The craziness of situation (and the daughter, obnoxious or not she was, very well might know it) is that the moment of "patient losing decision-making capacity" may or may not to be determined as obvious. In theory, it should be written in that paper as well, with specifying details but, due to the availability of generic POA forms, the details often go missing. In LTAC we see all the time patients with GCS 7 and below but family insisting that "he sees, hears, and understands everything, he just cannot speak" so that Court-appointed POA (as family is not willing to designate anyone) is not able to act and family insists on full code and everything possible to be done. On the other hand, POA may act when patient is, by assessment, A, Ox4 and delurium-free because "I know him and he doesn't act as usual" or "he was recently given drugs and cannot think clear", and so cannot ask for comfort care only, intensifying pain management, stopping treatments, etc.
Only one legal way to stop it is declaring the patient "competent" or not. It requires, at least in Michigan, two MDs, one of them being psychiatrist. It takes time and hurdle to organize. So, in cases like described sometimes it is easier to negotiate, explain, "trade" and figure out what is the problem with the daughter before throwing battle royal.
Guttercat, ASN, RN
1,353 Posts
What a little sandwich nazi.
Poor man. Now I've heard everything.
RiskManager
1 Article; 616 Posts
Geez louise. As the risk manager, I would ask her to produce the paperwork for my inspection giving her the claimed legal rights. In the absence of such paperwork, and if I felt the patient was competent to make the decision, would provide the chicken salad sandwich. I would bet you dollars to doughnuts that no such paperwork exists, at least providing the rights claimed by the daughter.
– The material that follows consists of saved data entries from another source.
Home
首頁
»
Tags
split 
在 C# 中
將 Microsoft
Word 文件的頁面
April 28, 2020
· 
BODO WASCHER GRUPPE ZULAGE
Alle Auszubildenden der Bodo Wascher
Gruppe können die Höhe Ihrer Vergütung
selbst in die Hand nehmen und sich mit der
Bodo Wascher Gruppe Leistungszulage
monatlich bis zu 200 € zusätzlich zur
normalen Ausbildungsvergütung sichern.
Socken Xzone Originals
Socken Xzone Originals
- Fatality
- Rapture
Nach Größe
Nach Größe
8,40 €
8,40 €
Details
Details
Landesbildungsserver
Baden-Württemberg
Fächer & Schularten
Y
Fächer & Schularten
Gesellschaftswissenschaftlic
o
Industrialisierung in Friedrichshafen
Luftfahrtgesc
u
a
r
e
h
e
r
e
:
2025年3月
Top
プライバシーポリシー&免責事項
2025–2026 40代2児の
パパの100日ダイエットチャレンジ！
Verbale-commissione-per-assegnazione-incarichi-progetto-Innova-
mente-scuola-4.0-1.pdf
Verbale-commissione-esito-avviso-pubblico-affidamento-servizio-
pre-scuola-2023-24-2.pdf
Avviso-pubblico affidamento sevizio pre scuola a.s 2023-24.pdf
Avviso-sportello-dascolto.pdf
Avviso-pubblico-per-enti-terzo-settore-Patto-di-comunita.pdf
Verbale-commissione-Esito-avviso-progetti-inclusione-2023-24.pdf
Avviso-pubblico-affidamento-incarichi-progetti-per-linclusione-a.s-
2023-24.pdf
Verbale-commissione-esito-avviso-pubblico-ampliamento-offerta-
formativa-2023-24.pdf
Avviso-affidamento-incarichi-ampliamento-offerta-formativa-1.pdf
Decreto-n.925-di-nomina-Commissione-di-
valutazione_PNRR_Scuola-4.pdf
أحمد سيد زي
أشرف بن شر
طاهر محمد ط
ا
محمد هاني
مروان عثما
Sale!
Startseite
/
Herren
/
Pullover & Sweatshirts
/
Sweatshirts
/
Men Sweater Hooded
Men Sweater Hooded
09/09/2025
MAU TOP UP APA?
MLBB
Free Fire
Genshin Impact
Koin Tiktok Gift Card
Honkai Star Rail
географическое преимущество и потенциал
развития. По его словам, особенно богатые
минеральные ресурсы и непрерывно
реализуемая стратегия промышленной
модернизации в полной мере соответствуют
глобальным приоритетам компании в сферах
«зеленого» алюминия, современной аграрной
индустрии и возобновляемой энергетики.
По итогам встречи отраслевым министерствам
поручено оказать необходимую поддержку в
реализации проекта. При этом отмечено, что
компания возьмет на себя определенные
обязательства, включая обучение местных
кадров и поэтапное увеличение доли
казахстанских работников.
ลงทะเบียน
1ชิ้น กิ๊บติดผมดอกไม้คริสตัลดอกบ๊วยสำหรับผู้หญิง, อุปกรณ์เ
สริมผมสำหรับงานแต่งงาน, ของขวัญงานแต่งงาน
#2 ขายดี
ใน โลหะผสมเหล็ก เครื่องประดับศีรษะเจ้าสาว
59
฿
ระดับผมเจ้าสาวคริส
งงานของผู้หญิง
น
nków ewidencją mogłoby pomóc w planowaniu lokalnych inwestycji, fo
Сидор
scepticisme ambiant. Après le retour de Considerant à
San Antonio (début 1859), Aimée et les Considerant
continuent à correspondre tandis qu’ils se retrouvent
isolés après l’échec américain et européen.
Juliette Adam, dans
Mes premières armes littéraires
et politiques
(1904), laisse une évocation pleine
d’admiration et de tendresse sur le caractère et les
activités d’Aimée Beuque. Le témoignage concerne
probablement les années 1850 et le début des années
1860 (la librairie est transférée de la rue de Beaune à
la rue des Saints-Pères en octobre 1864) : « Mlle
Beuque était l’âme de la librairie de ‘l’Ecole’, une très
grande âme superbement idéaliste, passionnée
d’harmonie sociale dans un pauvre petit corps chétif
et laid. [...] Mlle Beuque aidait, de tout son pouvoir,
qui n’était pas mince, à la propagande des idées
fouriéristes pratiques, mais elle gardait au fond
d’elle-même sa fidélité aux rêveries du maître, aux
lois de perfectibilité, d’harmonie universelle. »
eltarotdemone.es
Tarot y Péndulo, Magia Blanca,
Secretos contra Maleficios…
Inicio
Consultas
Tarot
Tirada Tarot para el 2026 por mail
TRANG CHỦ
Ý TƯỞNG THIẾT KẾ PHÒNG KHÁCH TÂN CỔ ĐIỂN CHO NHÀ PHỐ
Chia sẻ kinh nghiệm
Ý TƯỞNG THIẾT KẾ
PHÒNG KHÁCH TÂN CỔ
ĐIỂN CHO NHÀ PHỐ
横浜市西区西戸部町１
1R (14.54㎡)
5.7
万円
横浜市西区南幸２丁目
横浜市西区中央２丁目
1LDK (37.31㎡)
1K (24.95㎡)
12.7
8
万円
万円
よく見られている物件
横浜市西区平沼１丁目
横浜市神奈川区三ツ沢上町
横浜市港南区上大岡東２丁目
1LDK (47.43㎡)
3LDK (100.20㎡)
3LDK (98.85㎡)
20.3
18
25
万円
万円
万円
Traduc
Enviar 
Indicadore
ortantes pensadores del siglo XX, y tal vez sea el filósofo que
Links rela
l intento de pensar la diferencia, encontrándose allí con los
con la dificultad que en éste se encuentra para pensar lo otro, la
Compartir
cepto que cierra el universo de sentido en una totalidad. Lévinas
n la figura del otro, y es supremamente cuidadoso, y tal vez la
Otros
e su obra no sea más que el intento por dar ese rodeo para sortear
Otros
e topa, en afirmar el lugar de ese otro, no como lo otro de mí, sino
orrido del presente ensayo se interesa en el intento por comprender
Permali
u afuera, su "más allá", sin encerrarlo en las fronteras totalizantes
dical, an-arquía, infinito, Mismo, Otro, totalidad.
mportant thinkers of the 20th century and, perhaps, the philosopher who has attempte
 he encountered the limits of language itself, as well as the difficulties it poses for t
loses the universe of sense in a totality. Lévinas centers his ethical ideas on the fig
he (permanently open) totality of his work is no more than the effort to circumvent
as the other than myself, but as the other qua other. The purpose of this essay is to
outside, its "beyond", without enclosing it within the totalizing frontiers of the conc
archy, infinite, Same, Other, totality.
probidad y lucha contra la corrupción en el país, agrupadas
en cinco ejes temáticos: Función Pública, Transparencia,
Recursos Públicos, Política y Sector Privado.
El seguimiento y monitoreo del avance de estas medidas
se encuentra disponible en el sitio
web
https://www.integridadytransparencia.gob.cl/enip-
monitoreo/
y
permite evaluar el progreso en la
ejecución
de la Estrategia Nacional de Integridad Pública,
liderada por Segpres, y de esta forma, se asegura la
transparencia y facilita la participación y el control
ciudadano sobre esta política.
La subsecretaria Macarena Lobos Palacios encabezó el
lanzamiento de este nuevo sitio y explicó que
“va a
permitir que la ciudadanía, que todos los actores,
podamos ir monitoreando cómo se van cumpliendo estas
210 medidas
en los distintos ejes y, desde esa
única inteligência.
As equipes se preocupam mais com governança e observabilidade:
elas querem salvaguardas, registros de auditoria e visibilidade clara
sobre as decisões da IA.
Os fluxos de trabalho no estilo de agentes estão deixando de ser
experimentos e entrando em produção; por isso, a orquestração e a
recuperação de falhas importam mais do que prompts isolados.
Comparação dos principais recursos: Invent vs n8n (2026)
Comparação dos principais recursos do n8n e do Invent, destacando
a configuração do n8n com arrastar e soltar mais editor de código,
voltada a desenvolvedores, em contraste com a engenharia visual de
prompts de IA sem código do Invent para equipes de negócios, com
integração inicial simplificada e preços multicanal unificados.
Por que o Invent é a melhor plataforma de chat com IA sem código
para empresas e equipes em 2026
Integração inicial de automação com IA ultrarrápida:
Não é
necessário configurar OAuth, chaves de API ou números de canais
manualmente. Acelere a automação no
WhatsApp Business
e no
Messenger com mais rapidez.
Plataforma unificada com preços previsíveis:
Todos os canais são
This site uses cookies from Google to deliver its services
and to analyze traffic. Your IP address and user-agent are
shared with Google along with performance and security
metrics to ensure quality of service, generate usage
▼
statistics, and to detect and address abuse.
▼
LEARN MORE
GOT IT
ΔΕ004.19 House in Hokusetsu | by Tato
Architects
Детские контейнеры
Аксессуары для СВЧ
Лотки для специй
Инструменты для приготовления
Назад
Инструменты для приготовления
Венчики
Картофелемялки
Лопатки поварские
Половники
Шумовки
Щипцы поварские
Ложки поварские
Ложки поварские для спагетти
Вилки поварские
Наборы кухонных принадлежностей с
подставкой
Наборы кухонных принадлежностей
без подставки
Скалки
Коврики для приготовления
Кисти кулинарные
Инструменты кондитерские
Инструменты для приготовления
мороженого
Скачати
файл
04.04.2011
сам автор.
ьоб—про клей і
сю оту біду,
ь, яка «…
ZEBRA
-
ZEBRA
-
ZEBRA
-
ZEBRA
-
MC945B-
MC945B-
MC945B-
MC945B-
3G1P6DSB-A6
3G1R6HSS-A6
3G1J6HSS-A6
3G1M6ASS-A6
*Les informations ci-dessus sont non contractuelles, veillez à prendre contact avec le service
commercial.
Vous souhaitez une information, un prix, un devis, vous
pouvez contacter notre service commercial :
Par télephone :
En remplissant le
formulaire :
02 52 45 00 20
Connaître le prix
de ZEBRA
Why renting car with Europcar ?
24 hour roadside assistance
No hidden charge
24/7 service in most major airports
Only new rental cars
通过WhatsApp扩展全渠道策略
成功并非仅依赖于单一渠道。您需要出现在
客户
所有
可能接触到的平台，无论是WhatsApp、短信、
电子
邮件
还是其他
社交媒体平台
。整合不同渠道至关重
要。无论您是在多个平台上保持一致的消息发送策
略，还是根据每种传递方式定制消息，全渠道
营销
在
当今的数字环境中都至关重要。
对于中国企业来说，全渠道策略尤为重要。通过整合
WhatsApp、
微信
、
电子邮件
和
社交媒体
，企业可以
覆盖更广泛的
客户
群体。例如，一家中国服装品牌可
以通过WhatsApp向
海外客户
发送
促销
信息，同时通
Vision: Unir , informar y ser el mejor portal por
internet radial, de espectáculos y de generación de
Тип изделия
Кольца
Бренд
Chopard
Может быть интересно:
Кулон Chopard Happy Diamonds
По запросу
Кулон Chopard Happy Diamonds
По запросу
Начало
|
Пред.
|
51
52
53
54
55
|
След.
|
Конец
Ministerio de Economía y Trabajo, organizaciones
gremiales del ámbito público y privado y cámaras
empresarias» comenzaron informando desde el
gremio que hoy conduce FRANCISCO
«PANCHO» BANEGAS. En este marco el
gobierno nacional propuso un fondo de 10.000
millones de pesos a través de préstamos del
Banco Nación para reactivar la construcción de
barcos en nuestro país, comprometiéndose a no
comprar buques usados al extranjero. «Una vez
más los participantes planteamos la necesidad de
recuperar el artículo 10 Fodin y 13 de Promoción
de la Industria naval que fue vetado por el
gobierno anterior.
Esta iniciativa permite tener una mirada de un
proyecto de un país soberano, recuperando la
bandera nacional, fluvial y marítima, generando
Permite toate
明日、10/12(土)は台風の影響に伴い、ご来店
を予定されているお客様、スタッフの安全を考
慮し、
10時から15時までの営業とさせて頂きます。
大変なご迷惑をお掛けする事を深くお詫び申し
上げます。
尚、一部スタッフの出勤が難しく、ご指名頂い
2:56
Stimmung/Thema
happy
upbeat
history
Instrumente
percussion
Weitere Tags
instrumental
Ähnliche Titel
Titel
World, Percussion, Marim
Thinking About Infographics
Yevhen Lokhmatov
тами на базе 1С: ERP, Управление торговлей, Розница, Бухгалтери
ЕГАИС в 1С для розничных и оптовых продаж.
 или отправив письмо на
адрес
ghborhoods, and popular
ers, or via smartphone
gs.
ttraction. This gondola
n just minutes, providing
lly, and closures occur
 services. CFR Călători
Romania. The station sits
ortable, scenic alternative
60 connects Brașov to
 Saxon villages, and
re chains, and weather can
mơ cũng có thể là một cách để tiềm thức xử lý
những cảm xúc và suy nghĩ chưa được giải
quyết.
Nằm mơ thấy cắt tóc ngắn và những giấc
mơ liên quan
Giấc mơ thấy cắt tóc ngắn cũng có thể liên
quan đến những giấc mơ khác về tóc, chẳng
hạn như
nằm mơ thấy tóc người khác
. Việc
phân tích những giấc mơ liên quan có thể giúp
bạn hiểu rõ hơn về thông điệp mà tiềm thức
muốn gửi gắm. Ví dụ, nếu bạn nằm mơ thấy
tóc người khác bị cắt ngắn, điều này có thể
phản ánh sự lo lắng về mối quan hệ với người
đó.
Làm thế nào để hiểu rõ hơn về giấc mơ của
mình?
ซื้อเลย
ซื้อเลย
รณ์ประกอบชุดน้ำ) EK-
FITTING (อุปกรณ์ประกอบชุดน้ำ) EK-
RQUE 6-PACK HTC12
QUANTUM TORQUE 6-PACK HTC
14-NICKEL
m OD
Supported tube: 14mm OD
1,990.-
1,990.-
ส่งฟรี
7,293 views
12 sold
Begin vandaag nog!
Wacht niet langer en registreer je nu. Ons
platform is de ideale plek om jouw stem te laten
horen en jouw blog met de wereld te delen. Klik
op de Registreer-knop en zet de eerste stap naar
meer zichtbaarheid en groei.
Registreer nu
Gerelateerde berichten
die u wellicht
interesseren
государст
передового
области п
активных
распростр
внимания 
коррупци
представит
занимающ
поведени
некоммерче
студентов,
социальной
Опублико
Been there,done that, ASN, RN
7,241 Posts
AS PP have said, POA kicks in when the patient can no longer speak for himself.
Someday, and probably soon... she will be sorry she didn't let him have all the freakin' sandwiches he wanted.
quazar
603 Posts
Geez!!! In that case, I would probably be making several phone calls: risk management, the house supervisor, and social work all would get a call. In addition, I would document the entire exchange, verbatim, in the chart. No judgment call on it, just a note describing the incident and EXACTLY what was said. Given enough rope, she'll hang herself eventually.